Limited. Carb oxidation was greater in carb conditions compared to placebo. No difference between the two carb blends tested was noted in male cyclists. A single study noted that exogenous carb oxidation was greater in the glucose + fructose combo vs. glucose-only.
In adult athletes, what effect does training with limited carbohydrate availability have on metabolic adaptations that lead to performance improvements?
Fair. Training with limited carb availability impaired training and duration.
In adult athletes, what effect does consuming high carbohydrate or low glycemic meals or foods have on training related metabolic responses and exercise performance?
Good. Neither glycemic index or load impacted endurance nor metabolic responses when conditions were matched for carb and energy.
Throughout the process of analyzing the body of sports nutrition literature available in the EAL repository, eleven themes were discovered based on the results of nearly 10 years of research.
1. Nutrition goals and needs are dynamic and should be periodized to support training and performance.
2. Nutrition programs need to be personalized to each individual athlete.
3. Competition nutrition strategies are valuable when focused on providing adequate substrate stores.
4. Energy availability provides a foundation for health and success of nutrition strategies.
5. Achievement of body composition which will optimize performance is recognized as a necessary, but an extremely challenging, goal. Individualized and periodized programming is paramount.
6. Training and nutrition have a strong interrelationship.
7. Specific nutrients should be recommended based on amount recommendation per kilogram (kg) body weight. Sports nutrition guidelines should also consider nutrient timing and its role in athletic performance.
8. Highly trained athletes are challenged to strike a balance between training maximally to perform well and avoid injury/illness.
9. Competition nutrition strategies should be based on reducing or delaying those factors which may result in fatigue during an event.

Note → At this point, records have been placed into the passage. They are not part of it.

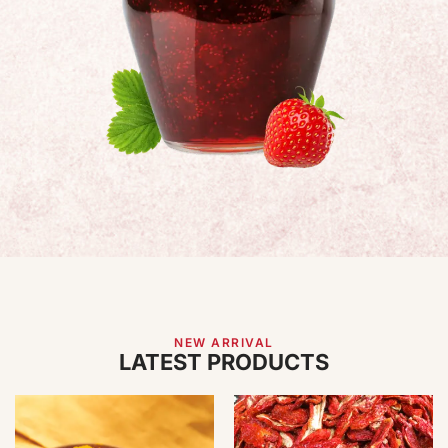
NEW ARRIVAL
LATEST PRODUCTS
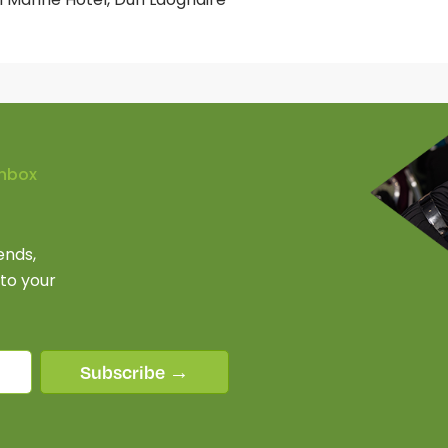
Inbox
ends,
 to your
Subscribe →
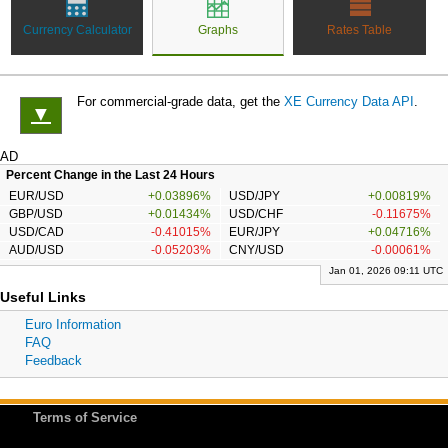
Currency Calculator
Graphs
Rates Table
For commercial-grade data, get the
XE Currency Data API
.
▼
AD
Percent Change in the Last 24 Hours
EUR/USD
+0.03896%
USD/JPY
+0.00819%
GBP/USD
+0.01434%
USD/CHF
-0.11675%
USD/CAD
-0.41015%
EUR/JPY
+0.04716%
AUD/USD
-0.05203%
CNY/USD
-0.00061%
Jan 01, 2026 09:11 UTC
Useful Links
Euro Information
FAQ
Feedback
Terms of Service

Recommendations are specific to the event and environment.
10. New research has emerged that suggests the presence of carbohydrate (along with other nutritional components) in the oral-cavity may enhance feelings of well-being and increase work rates. These findings expand upon previously established energy intake recommendations for short-duration events based on the belief that it may result in enhanced performance through a more central effect versus a direct metabolic benefit.

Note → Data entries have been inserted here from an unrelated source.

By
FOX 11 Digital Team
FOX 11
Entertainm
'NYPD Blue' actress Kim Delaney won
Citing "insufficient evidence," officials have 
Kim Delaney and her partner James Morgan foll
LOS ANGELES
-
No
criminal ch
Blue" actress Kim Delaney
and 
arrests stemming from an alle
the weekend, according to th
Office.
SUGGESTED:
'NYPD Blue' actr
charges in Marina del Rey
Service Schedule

11. Dietary supplement interest and use remain high among athletic populations. Therefore, a pragmatic guided approach is required when discussing the use of such aids or supplements.
Take Away Messages
This position stand is a pivotal piece of work in that it lends new insight into how fitness professionals and sports nutritionists can most effectively guide their clients toward performance success.
Some of the most significant take away messages are summarized as follows.

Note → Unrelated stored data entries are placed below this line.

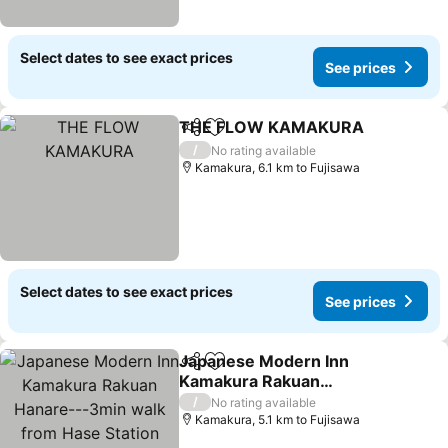
Select dates to see exact prices
See prices
THE FLOW KAMAKURA
Share
Add to favorites
/
No rating available
Kamakura, 6.1 km to Fujisawa
Select dates to see exact prices
See prices
Japanese Modern Inn
Share
Add to favorites
Kamakura Rakuan
Hanare---3min walk from
/
No rating available
Hase Station
Kamakura, 5.1 km to Fujisawa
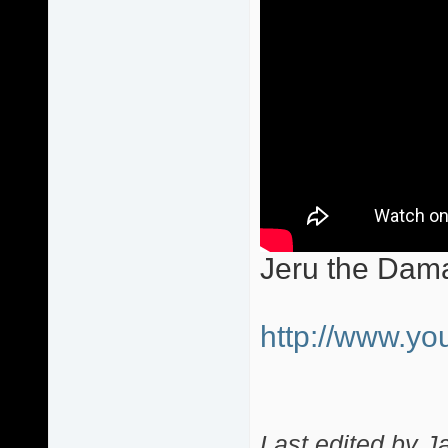
Jeru the Dam
http://www.
Last edited by J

- Adequate and appropriate energy intake support optimal performance and function and assists in modifying body composition.
- Carbohydrates belong in the center of the plate and are more likely to be under-consumed than protein.
- Any nutritional programming recommendations must first consider the individual athlete followed by the sport, the event, the timing of the season, the environment, etc.
- No evidence that training in carb-restricted (training “low”) state will enhance performance. Training low can result in illness and injury.
- Carb needs are lower for non-athlete, but active individuals.
- New protein intake guidelines are based on the three T’s – total, timing, and type.
For a more detailed perspective, read the official position statement. Aside from the information presented and interpretation by the organizations involved in publishing this statement, it’s important to respect your professional scope of practice and refer to a registered dietitian for assistance in establishing nutritional guidelines and programs for athletes and non-athletes alike.
ACSM (2016). Nutrition & Athletic Performance. Medicine and Science in Sports and Exercise, 48(3), p. 543-568.